Chicken with Creamy Mustard  Marsala Sauce

Surprisingly this is a simple recipe just afterward the additional ones. I think the hardest part is to find the best ingredients as a result you can enjoy the savory Chicken with Creamy Mustard  Marsala Sauce for your breakfast with your friends or family. You can have Chicken with Creamy Mustard  Marsala Sauce using 12 ingredients and 6 steps. Here is how you cook it.

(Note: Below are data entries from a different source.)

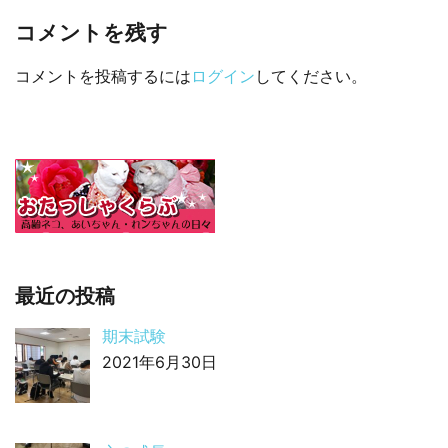
コメントを残す
コメントを投稿するには
ログイン
してください。
最近の投稿
期末試験
2021年6月30日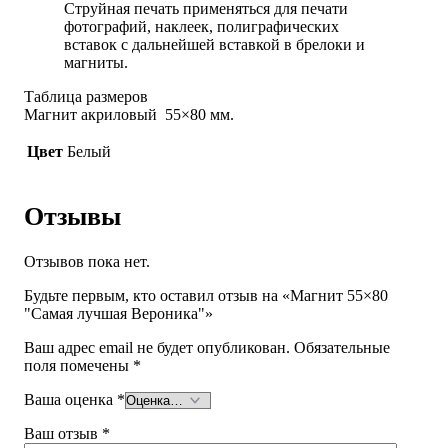
Струйная печать применяться для печати
фотографий, наклеек, полиграфических
вставок с дальнейшей вставкой в брелоки и
магниты.
Таблица размеров
Магнит акриловый 55×80 мм.
Цвет
Белый
Отзывы
Отзывов пока нет.
Будьте первым, кто оставил отзыв на «Магнит 55×80
"Самая лучшая Вероника"»
Ваш адрес email не будет опубликован.
Обязательные
поля помечены
*
Ваша оценка
*
Ваш отзыв
*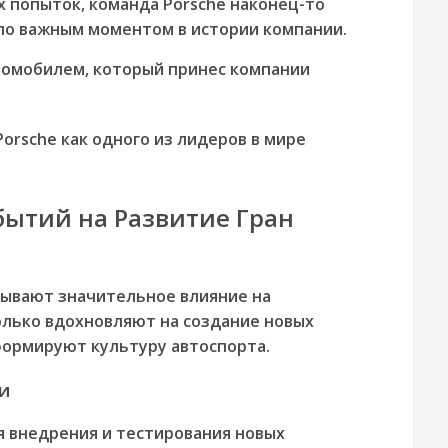
х попыток, команда Porsche наконец-то
ало важным моментом в истории компании.
втомобилем, который принес компании
orsche как одного из лидеров в мире
ытий на Развитие Гран
зывают значительное влияние на
олько вдохновляют на создание новых
формируют культуру автоспорта.
и
я внедрения и тестирования новых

Ingredients of Chicken with Creamy Mustard  Marsala Sauce

  1. Prepare 1 1/2 pounds of boneless skinless chicken breasts, each breast cut crosswise into 3 pieces.
  2. It's of Salt and freshly ground black pepper.
  3. You need 2 tablespoons of olive oil.
  4. It's 5 tablespoons of butter, divided.
  5. Prepare 3/4 cup of chopped onion.
  6. You need 1 pound of cremini mushrooms, sliced.
  7. Prepare 2 tablespoons of minced garlic.
  8. Prepare 1 cup of dry Marsala wine.
  9. It's 1 cup (8 ounces) of mascarpone cheese (I used quality cream cheese).
  10. It's 2 tablespoons of chopped fresh Italian parsley leaves, plus whole sprigs, for garnish.
  11. Prepare 2 tablespoons of Dijon mustard (possibly more, but taste it when it's ready).
  12. It's 12 ounces of dried fettuccine (I used Egg Noodles).

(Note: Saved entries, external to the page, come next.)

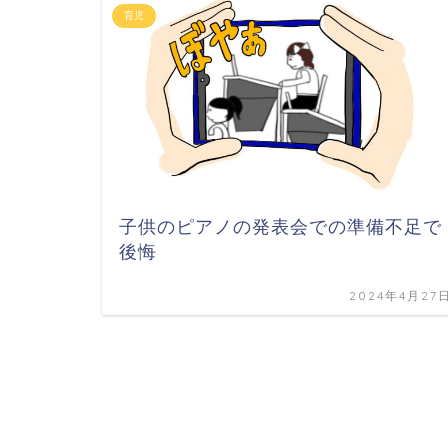
育児
子供のピアノの発表会での準備不足で
後悔
2024年4月27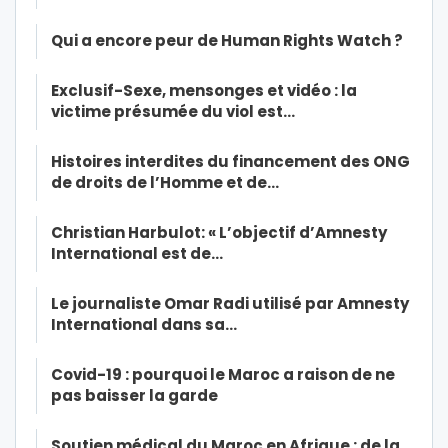
Qui a encore peur de Human Rights Watch ?
Exclusif-Sexe, mensonges et vidéo : la
victime présumée du viol est…
Histoires interdites du financement des ONG
de droits de l’Homme et de…
Christian Harbulot: « L’objectif d’Amnesty
International est de…
Le journaliste Omar Radi utilisé par Amnesty
International dans sa…
Covid-19 : pourquoi le Maroc a raison de ne
pas baisser la garde
Soutien médical du Maroc en Afrique : de la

Chicken with Creamy Mustard  Marsala Sauce step by step

  1. Sprinkle the chicken with salt and pepper. Heat the oil in a heavy large skillet over high heat. Add the chicken and cook just until brown, about 4 minutes per side. Transfer the chicken to a plate and cool slightly..
  2. Wile the chicken cools, melt 2 tablespoons of butter in the same skillet over medium­ high heat then add the onion and saute until tender, about 2 minutes. Add the mushrooms and garlic and saute until the mushrooms are tender about 12 minute..
  3. Add the wine and simmer until it is reduced by half,  about 4 minutes. Stir in the Mascarpone (or cream cheese) and mustard. Cut the chicken breasts crosswise into 1/3­ inch ­thick slices..
  4. Return the chicken and any accumulated juices to the skillet.  Simmer uncovered, over medium-low heat until the chicken is just cooked through and the sauce thickens slightly, about 2 minutes. Stir in the chopped parsley. Season the sauce, to taste, with salt and pepper.
  5. Meanwhile, bring a large pot of salted water to a boil. Add the  fettuccine and cook until al dente, stirring occasionally, about 8 minutes.  Drain. Toss the fettuccine with 3 tablespoons of butter and season, to taste, with salt and pepper..
  6. Add the fettuccine onto serving plates. Spoon the chicken mixture over top. Garnish with parsley sprigs and serve.